DPAR: Dynamic Patchification for Efficient Autoregressive Visual Generation¶
Conference: CVPR 2026
Paper: CVF Open Access
Code: https://github.com/dsrivastavv/DPAR
Area: Image Generation
Keywords: Autoregressive Image Generation, Dynamic Patchification, Entropy-guided Token Merging, Efficient Transformer, VQ-VAE
TL;DR¶
DPAR utilizes a lightweight entropy model to compute the "next-token prediction entropy" for each image token. Adjacent tokens in low-information regions (e.g., sky, walls) are dynamically merged into variable-length patches, while high-information regions maintain token-level granularity. This allows the decoder-only autoregressive Transformer to perform next-patch prediction on a "reduced number of patches," decreasing token counts by 1.81×/2.06× and training FLOPs by up to 40.4% on ImageNet 256/384, while simultaneously improving FID by up to 29.6%.
Background & Motivation¶
Background: Decoder-only autoregressive (AR) image generation is matching or exceeding diffusion models. The mainstream approach (e.g., LlamaGen) uses a VQ-VAE to encode images into a 2D discrete token grid, flattens them into 1D sequences in raster order, and generates them via next-token prediction (NTP). This roadmap is attractive for its seamless integration with language models into unified multimodal frameworks.
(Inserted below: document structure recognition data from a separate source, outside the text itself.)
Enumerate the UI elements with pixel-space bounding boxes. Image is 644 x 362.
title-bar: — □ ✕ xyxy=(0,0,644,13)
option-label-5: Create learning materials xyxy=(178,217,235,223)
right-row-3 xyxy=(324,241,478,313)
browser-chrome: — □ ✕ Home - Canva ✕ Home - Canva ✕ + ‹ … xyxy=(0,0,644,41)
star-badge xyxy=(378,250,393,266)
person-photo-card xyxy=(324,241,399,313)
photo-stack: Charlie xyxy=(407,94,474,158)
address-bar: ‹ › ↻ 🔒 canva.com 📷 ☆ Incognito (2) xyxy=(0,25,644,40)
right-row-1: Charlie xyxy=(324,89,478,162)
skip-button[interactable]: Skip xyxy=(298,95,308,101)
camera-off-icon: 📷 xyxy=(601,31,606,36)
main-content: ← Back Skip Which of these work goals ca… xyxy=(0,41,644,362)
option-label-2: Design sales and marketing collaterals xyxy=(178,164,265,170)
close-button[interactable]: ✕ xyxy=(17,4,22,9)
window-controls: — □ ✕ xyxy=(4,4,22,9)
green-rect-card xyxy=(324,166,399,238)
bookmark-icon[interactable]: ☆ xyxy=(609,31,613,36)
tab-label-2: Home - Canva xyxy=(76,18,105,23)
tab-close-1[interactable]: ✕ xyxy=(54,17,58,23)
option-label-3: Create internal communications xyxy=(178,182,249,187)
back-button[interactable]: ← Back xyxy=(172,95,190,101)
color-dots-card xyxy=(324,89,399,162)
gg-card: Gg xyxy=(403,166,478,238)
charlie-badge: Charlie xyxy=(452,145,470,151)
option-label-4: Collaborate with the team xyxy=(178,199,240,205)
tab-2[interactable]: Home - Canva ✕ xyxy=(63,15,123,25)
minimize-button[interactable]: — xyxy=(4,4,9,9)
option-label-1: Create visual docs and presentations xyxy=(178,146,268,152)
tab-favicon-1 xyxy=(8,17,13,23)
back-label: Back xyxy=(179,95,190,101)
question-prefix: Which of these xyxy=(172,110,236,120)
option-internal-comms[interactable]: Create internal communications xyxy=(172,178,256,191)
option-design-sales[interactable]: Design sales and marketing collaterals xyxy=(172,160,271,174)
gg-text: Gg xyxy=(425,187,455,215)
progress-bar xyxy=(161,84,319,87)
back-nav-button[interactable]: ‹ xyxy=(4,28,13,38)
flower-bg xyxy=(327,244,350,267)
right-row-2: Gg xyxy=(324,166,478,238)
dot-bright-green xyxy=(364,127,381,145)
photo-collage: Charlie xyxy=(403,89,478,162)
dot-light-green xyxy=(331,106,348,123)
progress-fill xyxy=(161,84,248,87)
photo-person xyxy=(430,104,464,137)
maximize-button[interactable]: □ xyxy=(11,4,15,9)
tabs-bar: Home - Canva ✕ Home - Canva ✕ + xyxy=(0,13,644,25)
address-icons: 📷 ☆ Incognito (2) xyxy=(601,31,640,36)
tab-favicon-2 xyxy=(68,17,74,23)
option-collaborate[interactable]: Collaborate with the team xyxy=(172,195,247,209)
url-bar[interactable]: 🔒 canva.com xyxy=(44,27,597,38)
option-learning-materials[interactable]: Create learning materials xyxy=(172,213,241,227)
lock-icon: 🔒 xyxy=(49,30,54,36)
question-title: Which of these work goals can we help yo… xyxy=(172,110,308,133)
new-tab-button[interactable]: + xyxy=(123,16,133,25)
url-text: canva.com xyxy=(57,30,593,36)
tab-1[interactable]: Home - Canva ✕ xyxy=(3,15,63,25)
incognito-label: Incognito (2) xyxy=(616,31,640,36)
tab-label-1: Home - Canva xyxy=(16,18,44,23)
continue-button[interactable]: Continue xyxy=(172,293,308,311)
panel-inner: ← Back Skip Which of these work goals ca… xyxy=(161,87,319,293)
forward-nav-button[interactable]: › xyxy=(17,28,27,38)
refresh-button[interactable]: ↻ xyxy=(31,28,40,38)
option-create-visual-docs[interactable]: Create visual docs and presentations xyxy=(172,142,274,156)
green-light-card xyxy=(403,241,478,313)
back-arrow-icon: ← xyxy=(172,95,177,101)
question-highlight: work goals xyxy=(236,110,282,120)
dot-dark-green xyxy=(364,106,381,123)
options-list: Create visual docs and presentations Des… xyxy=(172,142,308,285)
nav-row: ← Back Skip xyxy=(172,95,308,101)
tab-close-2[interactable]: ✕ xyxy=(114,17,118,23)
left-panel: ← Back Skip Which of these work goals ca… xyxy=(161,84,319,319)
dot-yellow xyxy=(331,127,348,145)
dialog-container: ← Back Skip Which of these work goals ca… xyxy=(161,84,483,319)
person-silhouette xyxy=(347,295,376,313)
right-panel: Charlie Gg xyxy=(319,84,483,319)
Limitations of Prior Work: The number of tokens in fixed-length tokenization grows quadratically with resolution—256×256 at 16× downsampling yields 256 tokens, while 1024×1024 requires 4096 tokens. This leads to a 16× increase in token count and attention context length, causing computational and memory explosions. Existing mitigation strategies have drawbacks: 1D tokenizers (TiTok, One-D-Piece) reduce token counts but lose 2D spatial structure, which is critical for zero-shot editing tasks like outpainting/inpainting. Token merging methods (Token-Shuffle, etc.) use fixed-ratio static merging, which compresses high-information regions and leads to detail loss and degraded generation quality.
Key Challenge: There is a trade-off between "reducing token count" and "retaining 2D structure without damaging high-information regions." Static merging cannot distinguish between uniform regions (sky) and dense textures, resulting in either insufficient compression or over-compression (blurred details).
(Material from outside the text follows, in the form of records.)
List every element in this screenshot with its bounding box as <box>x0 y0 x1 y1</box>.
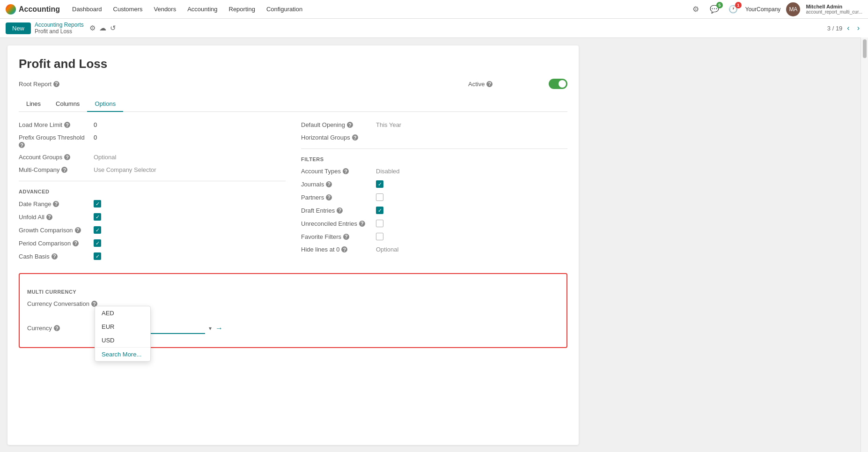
nav-accounting[interactable]: Accounting <box>183 4 222 15</box>
cash-basis-checkbox[interactable] <box>94 252 101 260</box>
unfold-all-checkbox[interactable] <box>94 213 101 221</box>
search-more-item[interactable]: Search More... <box>95 347 150 361</box>
partners-checkbox[interactable] <box>376 193 383 201</box>
prefix-groups-label: Prefix Groups Threshold ? <box>19 134 94 148</box>
currency-dropdown-arrow[interactable]: ▾ <box>209 325 212 332</box>
nav-vendors[interactable]: Vendors <box>149 4 181 15</box>
nav-customers[interactable]: Customers <box>109 4 147 15</box>
dropdown-item-eur[interactable]: EUR <box>95 320 150 333</box>
nav-configuration[interactable]: Configuration <box>262 4 307 15</box>
currency-external-link[interactable]: → <box>215 324 223 333</box>
brand[interactable]: Accounting <box>6 4 60 15</box>
hide-lines-help[interactable]: ? <box>341 246 347 252</box>
user-avatar[interactable]: MA <box>786 2 800 16</box>
active-label: Active ? <box>468 81 543 88</box>
dropdown-item-usd[interactable]: USD <box>95 333 150 347</box>
active-toggle[interactable] <box>549 79 567 89</box>
prefix-groups-row: Prefix Groups Threshold ? 0 <box>19 134 286 148</box>
chat-icon[interactable]: 💬 5 <box>708 3 721 16</box>
horizontal-groups-label: Horizontal Groups ? <box>301 134 376 141</box>
tab-lines[interactable]: Lines <box>19 96 48 112</box>
cash-basis-help[interactable]: ? <box>51 253 58 259</box>
tab-columns[interactable]: Columns <box>48 96 87 112</box>
load-more-limit-row: Load More Limit ? 0 <box>19 121 286 128</box>
default-opening-help[interactable]: ? <box>347 122 353 128</box>
form-right: Default Opening ? This Year Horizontal G… <box>293 121 567 266</box>
unfold-all-help[interactable]: ? <box>46 214 52 220</box>
advanced-title: ADVANCED <box>19 189 286 194</box>
pagination-text: 3 / 19 <box>827 25 843 32</box>
partners-help[interactable]: ? <box>326 194 332 200</box>
date-range-checkbox[interactable] <box>94 200 101 207</box>
default-opening-row: Default Opening ? This Year <box>301 121 567 128</box>
user-name: Mitchell Admin <box>806 4 862 9</box>
breadcrumb: Accounting Reports Profit and Loss <box>35 22 84 35</box>
cloud-icon[interactable]: ☁ <box>99 24 106 32</box>
multi-currency-title: MULTI CURRENCY <box>27 289 559 295</box>
date-range-row: Date Range ? <box>19 200 286 207</box>
journals-checkbox[interactable] <box>376 180 383 188</box>
root-report-label: Root Report ? <box>19 81 94 88</box>
nav-dashboard[interactable]: Dashboard <box>67 4 107 15</box>
multi-currency-section: MULTI CURRENCY Currency Conversation ? A… <box>19 273 567 348</box>
form-left: Load More Limit ? 0 Prefix Groups Thresh… <box>19 121 293 266</box>
journals-help[interactable]: ? <box>326 181 332 187</box>
period-comparison-checkbox[interactable] <box>94 239 101 247</box>
horizontal-groups-help[interactable]: ? <box>352 134 358 141</box>
draft-entries-help[interactable]: ? <box>337 207 343 214</box>
period-comparison-help[interactable]: ? <box>73 240 79 246</box>
tab-options[interactable]: Options <box>87 96 123 112</box>
account-types-row: Account Types ? Disabled <box>301 168 567 175</box>
prefix-groups-value: 0 <box>94 134 97 141</box>
currency-conversation-row: Currency Conversation ? AED EUR USD Sear… <box>27 300 559 307</box>
nav-reporting[interactable]: Reporting <box>224 4 260 15</box>
scrollbar[interactable] <box>861 37 868 452</box>
active-help[interactable]: ? <box>486 81 493 87</box>
dropdown-item-aed[interactable]: AED <box>95 306 150 320</box>
root-report-help[interactable]: ? <box>53 81 59 87</box>
period-comparison-label: Period Comparison ? <box>19 240 94 247</box>
main-container: Profit and Loss Root Report ? Active ? L… <box>0 38 868 452</box>
favorite-filters-row: Favorite Filters ? <box>301 233 567 240</box>
pagination: 3 / 19 ‹ › <box>827 23 862 33</box>
activity-badge: 1 <box>735 2 742 8</box>
toolbar-actions: ⚙ ☁ ↺ <box>89 24 116 32</box>
default-opening-value: This Year <box>376 121 401 128</box>
growth-comparison-checkbox[interactable] <box>94 226 101 234</box>
chat-badge: 5 <box>716 2 723 8</box>
unreconciled-entries-help[interactable]: ? <box>359 221 365 227</box>
growth-comparison-row: Growth Comparison ? <box>19 226 286 234</box>
account-types-label: Account Types ? <box>301 168 376 175</box>
next-page-button[interactable]: › <box>854 23 862 33</box>
date-range-label: Date Range ? <box>19 200 94 207</box>
favorite-filters-checkbox[interactable] <box>376 233 383 240</box>
load-more-limit-help[interactable]: ? <box>64 122 70 128</box>
unfold-all-row: Unfold All ? <box>19 213 286 221</box>
breadcrumb-parent[interactable]: Accounting Reports <box>35 22 84 28</box>
hide-lines-row: Hide lines at 0 ? Optional <box>301 246 567 253</box>
currency-help[interactable]: ? <box>54 325 60 331</box>
page-title: Profit and Loss <box>19 57 567 71</box>
active-row: Active ? <box>468 79 567 89</box>
favorite-filters-label: Favorite Filters ? <box>301 233 376 240</box>
journals-label: Journals ? <box>301 181 376 188</box>
prefix-groups-help[interactable]: ? <box>19 142 25 148</box>
account-types-help[interactable]: ? <box>343 168 349 174</box>
account-groups-row: Account Groups ? Optional <box>19 154 286 161</box>
growth-comparison-help[interactable]: ? <box>75 227 81 233</box>
root-report-row: Root Report ? <box>19 81 94 88</box>
activity-icon[interactable]: 🕐 1 <box>727 3 740 16</box>
gear-icon[interactable]: ⚙ <box>89 24 96 32</box>
date-range-help[interactable]: ? <box>53 201 59 207</box>
refresh-icon[interactable]: ↺ <box>110 24 116 32</box>
draft-entries-checkbox[interactable] <box>376 207 383 214</box>
new-button[interactable]: New <box>6 22 31 34</box>
multi-company-help[interactable]: ? <box>61 167 67 173</box>
prev-page-button[interactable]: ‹ <box>844 23 852 33</box>
account-groups-help[interactable]: ? <box>64 154 70 160</box>
settings-icon[interactable]: ⚙ <box>689 3 702 16</box>
default-opening-label: Default Opening ? <box>301 121 376 128</box>
favorite-filters-help[interactable]: ? <box>343 234 349 240</box>
multi-company-label: Multi-Company ? <box>19 166 94 173</box>
unreconciled-entries-checkbox[interactable] <box>376 220 383 227</box>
Key Insight: A large portion of an image consists of redundant, low-information regions that can be represented with fewer tokens. Inspired by the Byte Latent Transformer (BLT) in NLP—which uses "next-byte prediction entropy" to merge bytes—the authors apply this to VQ-VAE tokens. In uniform regions, the next-token choices are limited and highly predictable, resulting in low entropy. In texture-dense regions, uncertainty is high, resulting in high entropy. Entropy thus serves as a natural, unsupervised detector of information density.
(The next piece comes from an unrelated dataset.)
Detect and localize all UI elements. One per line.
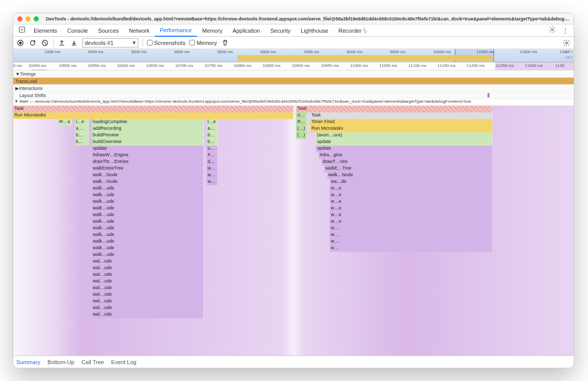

Core Idea: DPAR uses the next-token prediction entropy of a lightweight unsupervised AR model as the merging criterion. Adjacent low-entropy tokens are merged into variable-length patches, while high-entropy regions retain token-level granularity. The autoregressive Transformer then operates on the variable-length patch sequence, preserving 2D structure while adaptively allocating computation based on information content.
Method¶
Overall Architecture¶
The input to DPAR is a 1D token sequence \(I_{tok}=[x_0,\dots,x_{T-1}]\) from a VQ-VAE and a condition \(C\). The output is the reconstructed token sequence. The pipeline consists of four components: an Entropy Model calculates prediction entropy → Dynamic Patchification partitions tokens into patches based on entropy → a Patch Encoder aggregates tokens into a patch representation → a Patch Transformer (the core compute engine) performs next-patch prediction → a Patch Decoder restores patches to individual tokens.
Key Mechanism: The main Transformer only runs attention on the "reduced number of patches" (e.g., 256 tokens become ~142 patches). Since attention complexity is quadratic, this saves significant computation. The encoder and decoder are kept lightweight (1-layer encoder, 3-6 layer decoder) to reserve the budget for the patch transformer.
%%{init: {'flowchart': {'rankSpacing': 24, 'nodeSpacing': 28, 'padding': 6, 'wrappingWidth': 400}}}%%
flowchart TD
A["VQ-VAE Token Sequence<br/>I_tok"] --> B["Entropy-guided Dynamic Patchification<br/>Merge low-entropy tokens into patches"]
B --> C["Patch Encoder<br/>token→patch (SA + Cross-Attention)"]
C --> D["Patch Transformer<br/>Next-patch prediction on variable patches"]
D --> E["Patch Decoder<br/>patch→token (copy + SA)"]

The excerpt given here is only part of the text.